Virtue Capitalists: the professional class and the rise of new class conflict c.1870-2008

In the last quarter of the nineteenth century, members of an established, English-speaking middle class built a new category of work for themselves.  This paper argues that the rise of the professions made middle class morality into economic matter. It was an investment in settler colonisation, for which they expected social and economic profit, accruing to themselves as well as society. By the mid-twentieth century, this ‘virtue capitalism’ governed the world. In the 1970s, however, it was subject to the same disruptions as the rest of the economy. This, combined with decolonisation and civil rights activism, meant the professional class experienced a moral, as well as economic, crisis, encouraging them to reject their old virtues and collaborate with a strengthening group of managers – long their allies, linking ‘knowing’ to ‘doing’ – to codify the ethics they still needed to do their job. But in the 1980s, this managerial class had interests that diverged from the professional class, bringing a new form of class conflict into 21st century capitalism.

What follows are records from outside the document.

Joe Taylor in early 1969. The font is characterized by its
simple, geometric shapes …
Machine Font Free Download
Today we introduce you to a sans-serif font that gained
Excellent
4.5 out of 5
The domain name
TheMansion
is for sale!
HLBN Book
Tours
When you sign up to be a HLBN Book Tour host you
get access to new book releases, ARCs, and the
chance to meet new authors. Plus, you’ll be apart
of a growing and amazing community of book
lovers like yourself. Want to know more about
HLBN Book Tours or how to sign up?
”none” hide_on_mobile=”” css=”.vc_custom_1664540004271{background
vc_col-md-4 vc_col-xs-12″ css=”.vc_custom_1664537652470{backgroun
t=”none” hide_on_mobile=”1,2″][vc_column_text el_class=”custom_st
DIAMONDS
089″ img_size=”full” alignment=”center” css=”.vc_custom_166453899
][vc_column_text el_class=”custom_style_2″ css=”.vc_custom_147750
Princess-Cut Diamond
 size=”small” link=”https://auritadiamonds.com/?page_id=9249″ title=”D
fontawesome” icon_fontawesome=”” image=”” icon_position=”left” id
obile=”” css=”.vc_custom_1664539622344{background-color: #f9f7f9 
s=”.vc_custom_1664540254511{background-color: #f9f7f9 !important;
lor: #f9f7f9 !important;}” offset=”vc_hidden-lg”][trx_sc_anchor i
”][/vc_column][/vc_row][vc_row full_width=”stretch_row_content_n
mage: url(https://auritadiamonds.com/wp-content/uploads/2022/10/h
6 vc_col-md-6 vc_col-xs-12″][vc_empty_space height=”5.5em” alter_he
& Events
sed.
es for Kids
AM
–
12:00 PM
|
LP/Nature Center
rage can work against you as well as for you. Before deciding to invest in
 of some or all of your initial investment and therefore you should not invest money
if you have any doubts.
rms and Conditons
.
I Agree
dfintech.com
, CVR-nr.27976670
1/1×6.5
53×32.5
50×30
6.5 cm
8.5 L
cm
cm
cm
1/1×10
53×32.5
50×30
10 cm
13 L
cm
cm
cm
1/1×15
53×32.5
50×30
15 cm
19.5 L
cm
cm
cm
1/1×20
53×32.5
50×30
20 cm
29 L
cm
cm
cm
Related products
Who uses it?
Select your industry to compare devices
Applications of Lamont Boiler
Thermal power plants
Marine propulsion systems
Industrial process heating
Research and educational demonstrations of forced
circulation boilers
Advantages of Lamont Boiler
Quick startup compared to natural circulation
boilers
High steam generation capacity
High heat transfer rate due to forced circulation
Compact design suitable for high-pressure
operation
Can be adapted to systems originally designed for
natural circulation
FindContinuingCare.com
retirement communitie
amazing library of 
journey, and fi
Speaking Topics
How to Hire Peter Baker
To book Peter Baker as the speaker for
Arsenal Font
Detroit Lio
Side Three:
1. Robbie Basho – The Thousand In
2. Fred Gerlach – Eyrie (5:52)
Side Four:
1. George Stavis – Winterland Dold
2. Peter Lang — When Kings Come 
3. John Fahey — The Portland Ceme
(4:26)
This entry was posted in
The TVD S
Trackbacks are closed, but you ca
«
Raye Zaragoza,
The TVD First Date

Associate Professor Hannah Forsyth is a historian of work, education and capitalism at ACU where she has taught global history, historiography, history of capitalism, politics and Australian Indigenous History. She was an Australian Research Council Discovery Early Career Researcher Award (DECRA) Fellow 2017-2019. She is the author of A History of the Modern Australian University and is currently working towards a new book Virtue Capitalists: the rise and fall of the professional class in the Anglo world c.1870-2008 contracted to Cambridge University Press.